The hubby and I have always talked about what it would be like when the holidays were ours. It was always a far off thing, and even at the start of this year we assumed at least another four or five years before things happened. Well that wasn’t how it progressed at and with both parents gone in six months we went from full family to a hard off. We have no intention on meeting with siblings and extended family (the deaths of both parents, but especially dad really tore some holes in those relationships).

The idea of just staying home, enjoying the hubby’s food (and my baking of course) and just watching tv/playing video games was so entrancing. Especially during those years when we did both families and the nightmare of hubby’s parents then to my parents.

So we were wandering around Winco shopping and I was struck with a weird sense of anxiety mixed with sadness. For the first time in a month I had stepped into the grocery store and pulled out my phone automatically as if I was going to call my parents and ask them what they needed for thanksgiving. I caught myself and went back to wandering the aisles with the hubby.

Hubby traversing the wilds of WInco.

We wandered through the place, picked up a whole lot of groceries for thanksgiving. I wasn’t necessarily sad, just more nostalgic that I wasn’t picking up stuff for our old trip to Bellingham. We got to the cash register and it was almost $100 cheaper than we normally expect for holidays.

So we came away from Winco and I feel a little bad. I miss my parents and I assume my anxiety will get worse before it gets better. But I am really looking forward to just spending time with the hubby as well.

3/26/16

3/26/16

Hanging with hubby and mom.
#luckyslife

Dad is in hospice

Sometime in 1998

Saw my dad yesterday, he is in the final stages of hospice, but he is at home in bed and comfortable. He will pass anytime now, but we got to say our goodbyes, hug, and he talked back to me. I probably will post specifically about that later, it was important, but don’t have the words. I am going back up there regularly, and especially after he passes I will need to help make arrangements and help my mother.

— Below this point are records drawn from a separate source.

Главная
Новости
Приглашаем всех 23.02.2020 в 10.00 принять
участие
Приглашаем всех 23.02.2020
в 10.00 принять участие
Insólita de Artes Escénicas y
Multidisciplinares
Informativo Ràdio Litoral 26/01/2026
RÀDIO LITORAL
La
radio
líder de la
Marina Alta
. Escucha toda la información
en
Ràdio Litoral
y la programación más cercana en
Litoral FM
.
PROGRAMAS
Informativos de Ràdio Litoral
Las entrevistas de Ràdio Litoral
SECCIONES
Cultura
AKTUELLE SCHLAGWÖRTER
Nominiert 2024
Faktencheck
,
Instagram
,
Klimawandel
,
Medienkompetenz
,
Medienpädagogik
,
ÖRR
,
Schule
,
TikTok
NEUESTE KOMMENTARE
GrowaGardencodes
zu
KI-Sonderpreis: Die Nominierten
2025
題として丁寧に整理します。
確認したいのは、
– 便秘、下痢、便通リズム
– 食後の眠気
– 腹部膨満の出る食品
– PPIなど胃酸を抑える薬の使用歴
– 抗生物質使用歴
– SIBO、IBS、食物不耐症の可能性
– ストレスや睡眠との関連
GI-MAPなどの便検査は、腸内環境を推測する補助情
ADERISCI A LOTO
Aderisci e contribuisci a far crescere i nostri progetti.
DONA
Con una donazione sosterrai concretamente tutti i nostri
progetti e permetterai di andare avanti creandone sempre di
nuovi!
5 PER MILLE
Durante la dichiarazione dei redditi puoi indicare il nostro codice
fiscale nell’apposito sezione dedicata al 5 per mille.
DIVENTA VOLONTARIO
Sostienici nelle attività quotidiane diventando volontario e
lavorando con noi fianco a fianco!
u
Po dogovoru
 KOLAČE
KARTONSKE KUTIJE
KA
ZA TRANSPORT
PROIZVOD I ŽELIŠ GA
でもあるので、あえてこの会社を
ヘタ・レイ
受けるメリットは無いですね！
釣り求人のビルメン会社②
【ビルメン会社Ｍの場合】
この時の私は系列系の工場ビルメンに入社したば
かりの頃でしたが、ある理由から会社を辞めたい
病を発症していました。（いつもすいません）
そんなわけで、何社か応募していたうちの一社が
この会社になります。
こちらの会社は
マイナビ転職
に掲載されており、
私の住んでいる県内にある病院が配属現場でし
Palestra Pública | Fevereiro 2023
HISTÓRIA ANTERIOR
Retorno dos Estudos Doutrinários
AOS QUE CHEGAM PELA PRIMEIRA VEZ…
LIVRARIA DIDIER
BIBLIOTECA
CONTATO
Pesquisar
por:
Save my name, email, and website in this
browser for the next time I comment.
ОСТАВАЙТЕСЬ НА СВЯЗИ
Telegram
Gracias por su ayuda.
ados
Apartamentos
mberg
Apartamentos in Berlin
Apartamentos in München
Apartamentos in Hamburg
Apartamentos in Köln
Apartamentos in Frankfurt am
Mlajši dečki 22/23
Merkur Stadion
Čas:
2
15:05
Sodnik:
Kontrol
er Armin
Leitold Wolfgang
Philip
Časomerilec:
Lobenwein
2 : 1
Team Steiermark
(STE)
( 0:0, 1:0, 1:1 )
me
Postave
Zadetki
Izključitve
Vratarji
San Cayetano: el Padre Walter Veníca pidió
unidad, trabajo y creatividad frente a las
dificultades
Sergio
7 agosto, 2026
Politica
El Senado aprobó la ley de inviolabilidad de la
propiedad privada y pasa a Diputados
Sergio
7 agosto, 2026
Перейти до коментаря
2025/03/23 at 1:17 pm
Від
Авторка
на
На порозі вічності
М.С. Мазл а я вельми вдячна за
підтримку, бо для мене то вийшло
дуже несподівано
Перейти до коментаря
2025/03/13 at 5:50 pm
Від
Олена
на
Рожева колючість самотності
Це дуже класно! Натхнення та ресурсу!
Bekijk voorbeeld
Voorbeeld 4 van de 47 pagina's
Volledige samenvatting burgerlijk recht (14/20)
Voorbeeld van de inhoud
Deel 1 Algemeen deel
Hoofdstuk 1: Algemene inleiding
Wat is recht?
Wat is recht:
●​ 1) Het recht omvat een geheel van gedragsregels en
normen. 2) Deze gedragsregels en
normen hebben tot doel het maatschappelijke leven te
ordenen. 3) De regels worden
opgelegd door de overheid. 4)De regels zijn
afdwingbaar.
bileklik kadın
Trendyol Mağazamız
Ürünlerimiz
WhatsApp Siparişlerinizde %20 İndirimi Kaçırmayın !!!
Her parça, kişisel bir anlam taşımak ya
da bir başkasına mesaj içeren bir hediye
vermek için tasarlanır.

I was trying to come up with a simple phrase to describe him and who he was. I thought about all the things he did in the Vietnam War, how he grew up a bastard in Oso and was the black sheep of the family. His historic run ins with the law, his running with a motorcycle MC or Miami Vice like incidents. How he loved his kids and wife and how he had trouble with alcohol.
However, while I was thinking about that yesterday, I think the one thing to talk about to describe him was that everyone in the neighborhood loved him.
We had several neighbors from upstairs apartments, across the street or who called across the state who wanted to talk to him and say goodbye. They were crying, they were going to miss him.
I think that is the best way to describe him. Not the badass tv action series that his life would be (probably at least 4 seasons of exciting stories), rather it was the fact that everyone loved him, and are going to miss him. I think the tears on the neighbor’s face asking when he could come visit is probably the best testament to him.
I am not good with words right now, once he passes I probably will write a lot about him and my mom. Until then you folks get weird fragments from my consciousness.